But quality is all over the map in the Caribbean. A 2008 study in the journal Academic Medicine looked at 14 schools and found that the first-time pass rate on the exam ranged from 19 percent to 84 percent. Countries whose schools performed lowest were the Cayman Islands, Haiti, Cuba, Aruba, Dominican Republic, Antigua and Barbuda and, the lowest, St. Lucia, which hosted four medical schools at the time. High performers were in Jamaica, Barbados, Dominica and, the highest, Grenada.
It is irrelevant to the discussion of American medical students going to the Caribbean to look at the national medical schools in Caribbean (or any other) countries; it is only relevant to look at those which were created to educate Americans, and for the purpose of this discussion to limit it to the four that have Department of Education approval. The next thing is to understand that what is “good” or “bad” about any of these schools, or whether they should exist altogether, depends on who is looking and what their interests are. From the point of view of the individuals or companies that own these schools, the motivation is profit, but having a high-quality product increases their enrollment.

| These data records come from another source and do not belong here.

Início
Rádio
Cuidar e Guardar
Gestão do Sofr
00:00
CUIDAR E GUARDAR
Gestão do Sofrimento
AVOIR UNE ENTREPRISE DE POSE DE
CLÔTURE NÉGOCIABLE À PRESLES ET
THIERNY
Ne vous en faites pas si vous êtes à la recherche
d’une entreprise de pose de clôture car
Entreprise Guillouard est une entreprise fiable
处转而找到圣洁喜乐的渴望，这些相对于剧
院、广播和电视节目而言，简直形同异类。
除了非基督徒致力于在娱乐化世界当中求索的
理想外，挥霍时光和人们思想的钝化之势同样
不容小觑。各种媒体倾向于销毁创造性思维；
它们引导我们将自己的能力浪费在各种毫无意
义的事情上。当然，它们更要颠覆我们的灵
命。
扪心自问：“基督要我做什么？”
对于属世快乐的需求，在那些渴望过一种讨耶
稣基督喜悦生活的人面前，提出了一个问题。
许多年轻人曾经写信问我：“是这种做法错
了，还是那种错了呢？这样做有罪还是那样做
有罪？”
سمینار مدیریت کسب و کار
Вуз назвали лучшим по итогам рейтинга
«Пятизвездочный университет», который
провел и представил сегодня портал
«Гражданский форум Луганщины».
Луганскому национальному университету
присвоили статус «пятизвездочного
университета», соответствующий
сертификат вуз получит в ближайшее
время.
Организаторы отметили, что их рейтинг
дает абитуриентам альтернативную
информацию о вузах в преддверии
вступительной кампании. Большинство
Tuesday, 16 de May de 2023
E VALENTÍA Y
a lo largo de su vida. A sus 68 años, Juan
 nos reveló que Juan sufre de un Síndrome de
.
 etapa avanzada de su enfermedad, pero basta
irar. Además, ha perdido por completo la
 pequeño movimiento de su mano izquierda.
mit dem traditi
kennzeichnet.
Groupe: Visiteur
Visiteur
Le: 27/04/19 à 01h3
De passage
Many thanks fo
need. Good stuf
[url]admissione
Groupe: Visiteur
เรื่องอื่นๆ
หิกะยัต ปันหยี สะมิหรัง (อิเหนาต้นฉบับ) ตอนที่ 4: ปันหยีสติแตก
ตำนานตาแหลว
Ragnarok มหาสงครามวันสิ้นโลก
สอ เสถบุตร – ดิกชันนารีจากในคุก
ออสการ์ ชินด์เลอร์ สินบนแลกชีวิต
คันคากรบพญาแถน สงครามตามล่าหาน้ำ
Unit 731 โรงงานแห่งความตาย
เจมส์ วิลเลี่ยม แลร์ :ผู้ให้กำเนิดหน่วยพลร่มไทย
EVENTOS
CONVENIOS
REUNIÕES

From the point of view of students enrolling, the motivation is a chance to become physicians and practice in the US. From the point of view of those who are responsible for the academics of the schools themselves, it is to support students, provide a good education, and help them to be successful. From the point of view of many American medical schools, it may be to limit competition, whether that is for clinical teaching spots in hospitals such as those of the New York City public hospitals or for good students.

Most US allopathic medical schools, and their trade association, the Association of American Medical Colleges (AAMC), disparage the Caribbean medical schools in terms of quality of the students that they accept, since the majority of those attending such schools have failed to gain admission to AAMC member schools. However, since most of these AAMC schools have recently or are in the process of expanding their own classes, they must believe that there are well-qualified students who are not currently being admitted, and many of these have ended up in Caribbean schools. When AAMC campaigns to disparage the Caribbean schools, they tend to lump them all together, rather than looking at individual schools or only the 4 listed above. Unquestionably, students even at these four schools have, on average, lower grade-point averages (GPAs) and Medical College Admissions Test (MCAT) scores, and may, on average, not do as well on the USMLE exams as those from US allopathic schools, but there is great overlap. On the other hand, what is perhaps the most concerning part of education at the Caribbean schools is their clinical training – where they learn clinical medicine in the last two years of school. Are the doctors teaching them and the institutions in which they practice of high quality? Is there a well-defined curriculum? Is there standardization of the curriculum so that they can be confident that students are learning what they need to whether they are doing, say, a surgery clerkship in a NYC public hospital or a community hospital in Michigan? However, when AAMC schools are fighting with them about whether they should be able to have spots at the same places US medical schools use – say, NYC public hospitals – this point is also moot.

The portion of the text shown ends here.